_Task directions:_ Please return, exactly and only, the lines beginning at the top of the entries below and ending with the line containing "submitted Film, including"; keep out the pictures.
------------------------------------------------------------------------
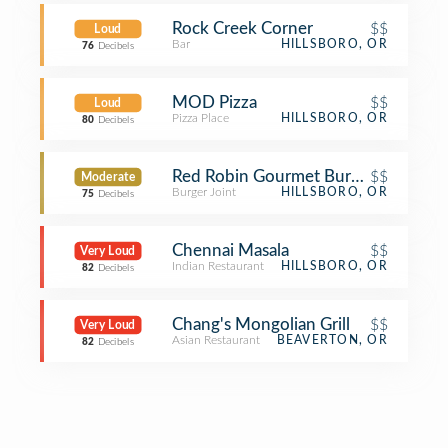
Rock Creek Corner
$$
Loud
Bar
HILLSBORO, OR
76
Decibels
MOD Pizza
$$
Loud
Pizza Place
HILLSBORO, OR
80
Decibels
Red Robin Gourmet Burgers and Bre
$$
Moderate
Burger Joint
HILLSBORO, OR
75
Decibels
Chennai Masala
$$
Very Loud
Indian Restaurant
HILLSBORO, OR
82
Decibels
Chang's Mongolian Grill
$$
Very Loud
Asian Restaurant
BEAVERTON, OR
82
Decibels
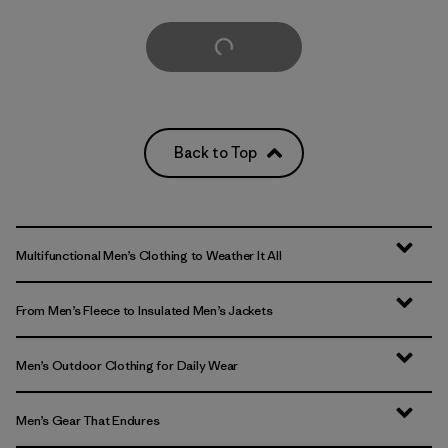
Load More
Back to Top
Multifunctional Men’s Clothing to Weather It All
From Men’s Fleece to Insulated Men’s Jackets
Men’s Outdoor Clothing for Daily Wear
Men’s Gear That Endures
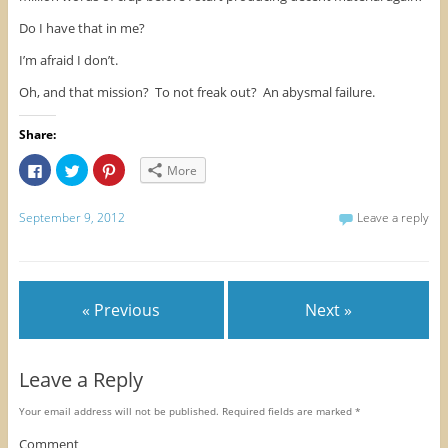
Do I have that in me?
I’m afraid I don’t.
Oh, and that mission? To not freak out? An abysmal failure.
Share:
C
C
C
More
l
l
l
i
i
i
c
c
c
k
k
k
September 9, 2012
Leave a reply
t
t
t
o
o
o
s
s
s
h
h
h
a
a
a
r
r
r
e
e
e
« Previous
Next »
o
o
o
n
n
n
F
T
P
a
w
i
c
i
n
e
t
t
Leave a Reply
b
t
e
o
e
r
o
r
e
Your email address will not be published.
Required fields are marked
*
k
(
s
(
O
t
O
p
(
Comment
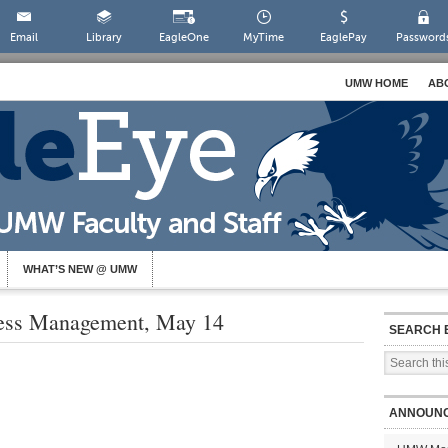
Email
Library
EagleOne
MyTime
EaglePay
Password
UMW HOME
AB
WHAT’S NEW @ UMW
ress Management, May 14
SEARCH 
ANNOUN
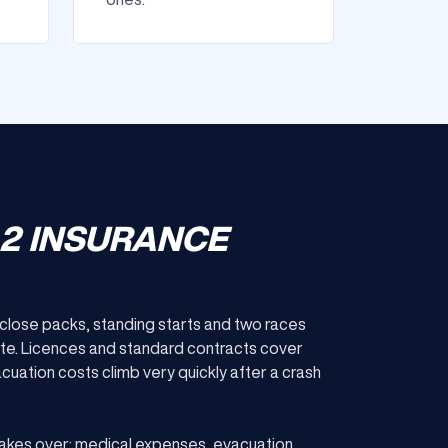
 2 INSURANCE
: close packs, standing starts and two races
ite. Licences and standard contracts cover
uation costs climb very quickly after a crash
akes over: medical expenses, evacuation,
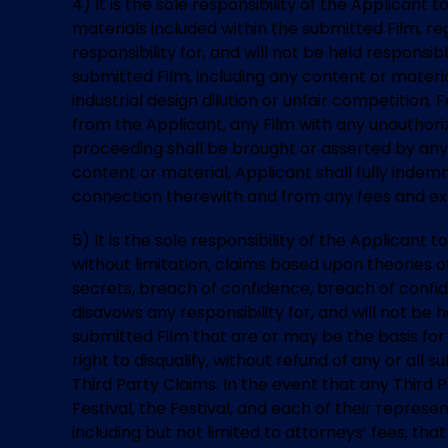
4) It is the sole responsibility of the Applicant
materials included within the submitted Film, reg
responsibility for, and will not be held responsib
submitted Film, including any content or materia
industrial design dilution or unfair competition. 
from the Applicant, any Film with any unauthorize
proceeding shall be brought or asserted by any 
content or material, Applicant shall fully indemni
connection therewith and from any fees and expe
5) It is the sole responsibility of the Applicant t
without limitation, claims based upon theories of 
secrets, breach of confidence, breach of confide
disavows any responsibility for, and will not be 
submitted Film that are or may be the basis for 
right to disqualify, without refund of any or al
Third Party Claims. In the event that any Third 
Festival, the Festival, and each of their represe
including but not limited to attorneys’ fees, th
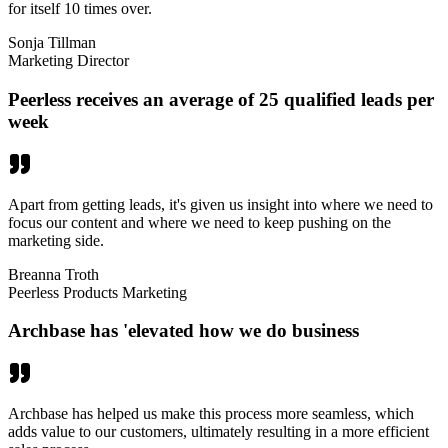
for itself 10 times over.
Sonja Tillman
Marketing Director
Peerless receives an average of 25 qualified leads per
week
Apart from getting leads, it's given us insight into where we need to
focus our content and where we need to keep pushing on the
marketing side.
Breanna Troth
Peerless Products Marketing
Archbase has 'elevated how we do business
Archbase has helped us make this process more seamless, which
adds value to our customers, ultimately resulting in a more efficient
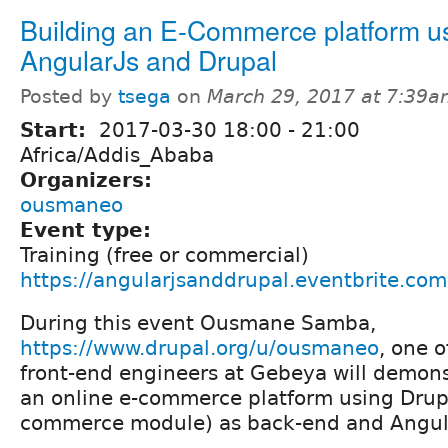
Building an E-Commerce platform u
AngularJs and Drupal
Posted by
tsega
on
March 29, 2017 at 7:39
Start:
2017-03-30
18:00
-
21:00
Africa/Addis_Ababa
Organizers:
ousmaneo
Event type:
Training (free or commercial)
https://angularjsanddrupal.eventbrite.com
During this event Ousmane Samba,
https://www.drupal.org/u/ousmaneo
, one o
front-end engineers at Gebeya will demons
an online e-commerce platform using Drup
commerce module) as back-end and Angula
------------------------------------------------------------------------
_Answer space:_
Rock Creek Corner
$$
Loud
Bar
HILLSBORO, OR
76
Decibels
MOD Pizza
$$
Loud
Pizza Place
HILLSBORO, OR
80
Decibels
Red Robin Gourmet Burgers and Bre
$$
Moderate
Burger Joint
HILLSBORO, OR
75
Decibels
Chennai Masala
$$
Very Loud
Indian Restaurant
HILLSBORO, OR
82
Decibels
Chang's Mongolian Grill
$$
Very Loud
Asian Restaurant
BEAVERTON, OR
82
Decibels
Load More
Back to Top
Multifunctional Men’s Clothing to Weather It All
From Men’s Fleece to Insulated Men’s Jackets
Men’s Outdoor Clothing for Daily Wear
Men’s Gear That Endures
Do I have that in me?
I’m afraid I don’t.
Oh, and that mission? To not freak out? An abysmal failure.
Share:
C
C
C
More
l
l
l
i
i
i
c
c
c
k
k
k
September 9, 2012
Leave a reply
t
t
t
o
o
o
s
s
s
h
h
h
a
a
a
r
r
r
e
e
e
« Previous
Next »
o
o
o
n
n
n
F
T
P
a
w
i
c
i
n
e
t
t
Leave a Reply
b
t
e
o
e
r
o
r
e
Your email address will not be published.
Required fields are marked
*
k
(
s
(
O
t
O
p
(
Comment
Email
Library
EagleOne
MyTime
EaglePay
Password
UMW HOME
AB
WHAT’S NEW @ UMW
ress Management, May 14
SEARCH 
ANNOUN
 2 INSURANCE
: close packs, standing starts and two races
ite. Licences and standard contracts cover
uation costs climb very quickly after a crash
akes over: medical expenses, evacuation,
4) It is the sole responsibility of the Applicant
materials included within the submitted Film, reg
responsibility for, and will not be held responsib
submitted Film, including any content or materia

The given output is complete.